#### Directions:
Your job is to copy the lines from the material that include "Margrit".

#### Provided material:
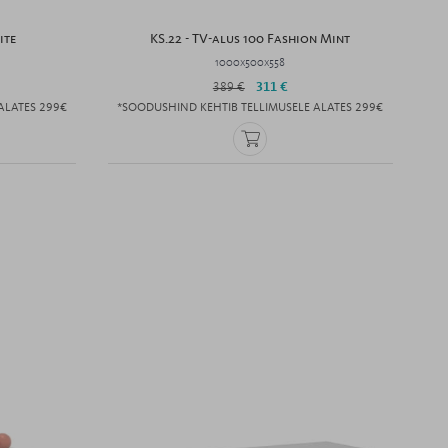
ite
KS.22 - TV-alus 100 Fashion Mint
1000x500x558
389 €
311 €
ALATES 299€
*SOODUSHIND KEHTIB TELLIMUSELE ALATES 299€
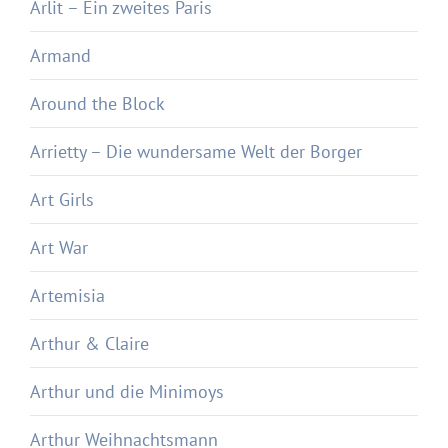
Arlit – Ein zweites Paris
Armand
Around the Block
Arrietty – Die wundersame Welt der Borger
Art Girls
Art War
Artemisia
Arthur & Claire
Arthur und die Minimoys
Arthur Weihnachtsmann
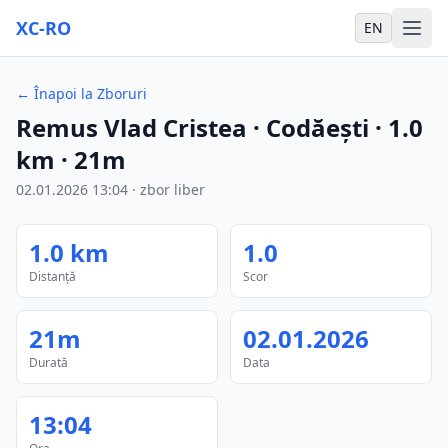
XC-RO
EN
←
Înapoi la Zboruri
Remus Vlad Cristea
· Codăești
·
1.0
km
·
21m
02.01.2026
13:04
·
zbor liber
1.0
km
1.0
Distanță
Scor
21m
02.01.2026
Durată
Data
13:04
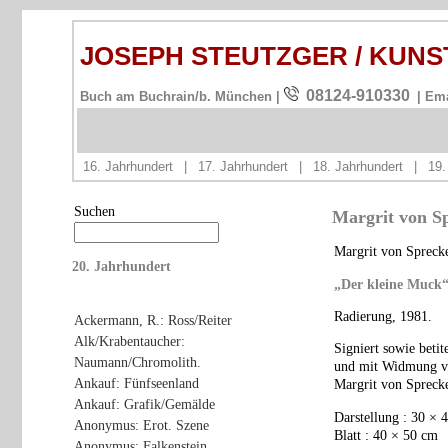
JOSEPH STEUTZGER / KUN
08124-910330
Buch am Buchrain/b. München |
| Em
16. Jahrhundert
|
17. Jahrhundert
|
18. Jahrhundert
|
19.
Suchen
Margrit von Sp
Margrit von Spreck
20. Jahrhundert
„Der kleine Muck
Radierung, 1981.
Ackermann, R.: Ross/Reiter
Alk/Krabentaucher:
Signiert sowie betite
Naumann/Chromolith.
und mit Widmung ver
Ankauf: Fünfseenland
Margrit von Sprecke
Ankauf: Grafik/Gemälde
Darstellung : 30 × 
Anonymus: Erot. Szene
Blatt : 40 × 50 cm
Anonymus: Falkenstein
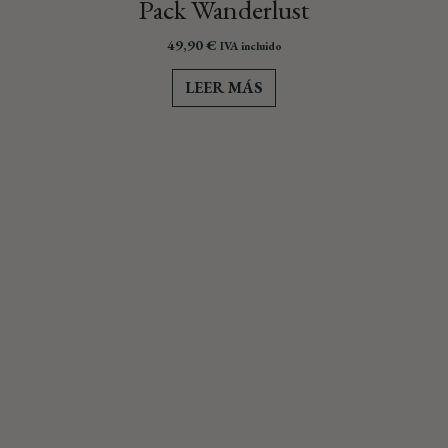
Pack Wanderlust
49,90
€
IVA incluido
LEER MÁS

#### Answer for this exercise:
Margrit von Sp
Margrit von Spreck
Margrit von Sprecke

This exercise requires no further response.